Dans un tel climat, la faiblesse numérique de la minorité est une force considérable parce qu’elle démontre l’injustice du système parlementaire par rapport aux désirs du public. Dans un tel cas, la politique de soutien à l’Ukraine ne peut que s’amoindrir irrésistiblement, – parce que c’est ‘America Last’ au lieu de ‘America First’, – tandis que l’affrontement avec le Sénat (favorable à Zelenski) accentuera la faiblesse du corps législatif dans sion ensemble, comme entité représentant l’establishment. L’exécutif, lui, conduit par un président gâteux et pressé par des neocons surexcités, poursuivra sa politique ukrainienne qui a fait du budget de la défense de l’Ukraine le troisième du monde (après les USA et la Chine) et aggravera encore la situation générale de blocage où la Chambre tient une position de verrouillage à cause de son pouvoir en matière budgétaire.
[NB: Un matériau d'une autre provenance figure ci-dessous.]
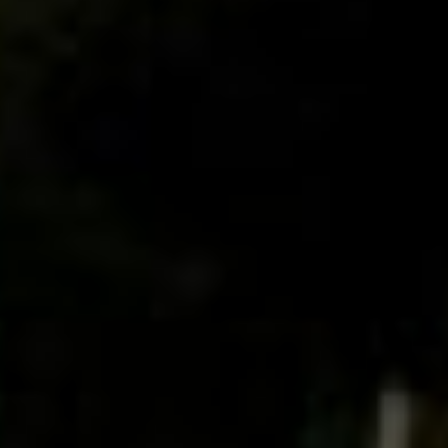
задавали вопросы. Со
стороны участников
подобный опыт в школе
оказался полезным и
востребованным.
В дальнейшем региональное
отделение союза пенсионеров
России планирует открыть
подобные школы в районах
края. Там есть центры по
работе с населением. Туда
можно приглашать
специалистов из районных
поликлиник для выступлений.
гериатрия
Пока же в первой
гериатрической школе
достаточно своих участников.
Появление новых «студентов»
будет превышать
возможности площадки. Но
всё-таки о ближайших
встречах можно узнать в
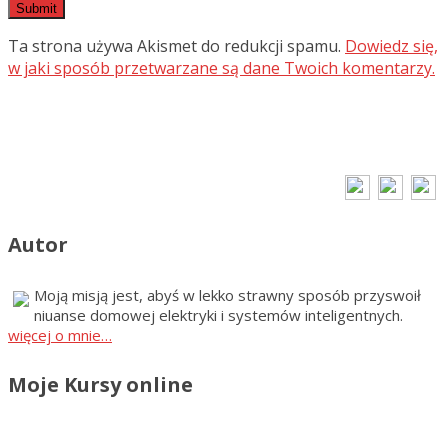
Ta strona używa Akismet do redukcji spamu.
Dowiedz się,
w jaki sposób przetwarzane są dane Twoich komentarzy.
Autor
Moją misją jest, abyś w lekko strawny sposób przyswoił
niuanse domowej elektryki i systemów inteligentnych.
więcej o mnie…
Moje Kursy online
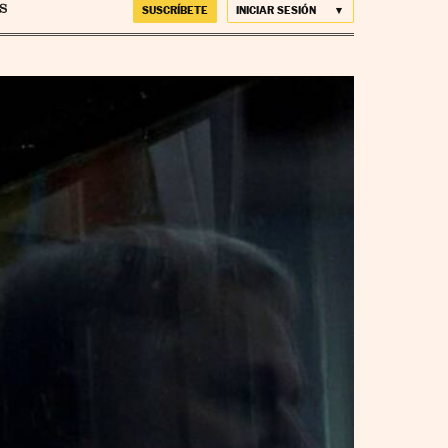
SUSCRÍBETE
INICIAR SESIÓN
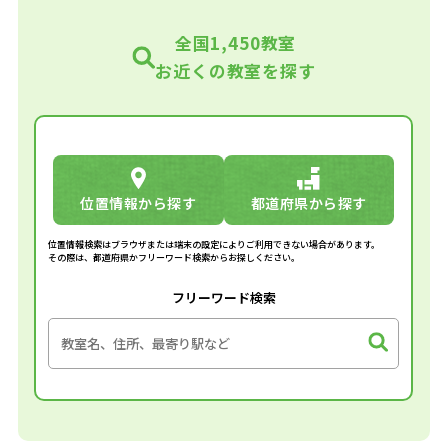
全国1,450教室
お近くの教室を探す
位置情報から探す
都道府県から探す
位置情報検索はブラウザまたは端末の設定によりご利用できない場合があります。
その際は、都道府県かフリーワード検索からお探しください。
フリーワード検索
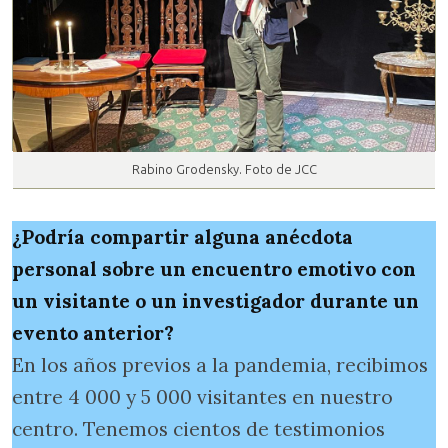
Rabino Grodensky. Foto de JCC
¿Podría compartir alguna anécdota
personal sobre un encuentro emotivo con
un visitante o un investigador durante un
evento anterior?
En los años previos a la pandemia, recibimos
entre 4 000 y 5 000 visitantes en nuestro
centro. Tenemos cientos de testimonios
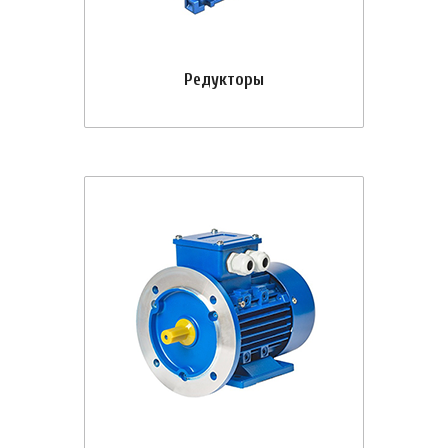
Редукторы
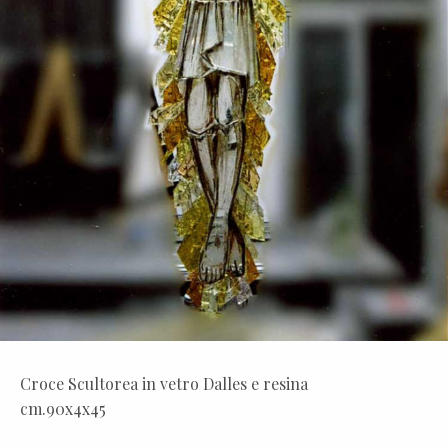
Croce Scultorea in vetro Dalles e resina
cm.90x4x45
C’est une situation parfaite de “dictature de la minorité” à l’intérieur d’un système défini comme démocratique, – ce dernier point étant, selon moi et ma fervente admiration pour la démocratie, d’une importance extrême pour répondre au simulacre de légalité de l’action du Système. Mais il s’agit d’une situation complètement inattendue pour cette sorte d’occurrence. Selon une manigance quasiment exclusive, cette situation (toujours lorsqu’elle est à l’intérieur du Système) a quasiment toujours été favorable aux forces déstructurantes et bellicistes de gauche, à l’avantage de l’establishment qui la soutient. La “dictature de la minorité” n’est alors qu’une façon sophistiquée d’approcher le but final de déstructuration. On comprend qu’il s’agit ici de l’inverse.
(Notes de PhG-Bis : « PhG me confie que, — je cite, – “Certains y verraient sans doute dans cette affaire de la ‘terrible twenty’ une manœuvre élégamment complotiste du susdit establishment...”. Mais il écarte cela, PhG, avec une certaine nonchalance ironique, arguant qu’il faut savoir régulièrement nettoyer ses neurones de tous ses fantasmes accumulées lors de longues randonnées sur les chemins de traverse d’internet, comme on fait avec une automobile tous les 150 000 kilomètres. “Je laisse cela, pour mon compte, disons ‘aux simulacreurs’ encore en âge de composer des visions exaltantes permettant de ne pas faire simple quand on peut faire compliqué”. »)
Dans cette situation nouvelle à la Chambre des Représentants du Congrès des États-Unis, la crise de la frontière Sud ne manquera pas d’y ajouter un piment particulièrement actif. On peut alors faire l’hypothèse optimiste que les prochains mois, et même plus, la période d’ici 2024 et l’élection présidentielle, sera de plus en plus agitée, ici c’est-à-dire là-bas, aux USA, – mais quoique, “agité” d’une autre façon, à l’image de l’agitation ukrainienne... Tant il est vrai qu’‘Ukrisis’ est un monstre aux multiples visages.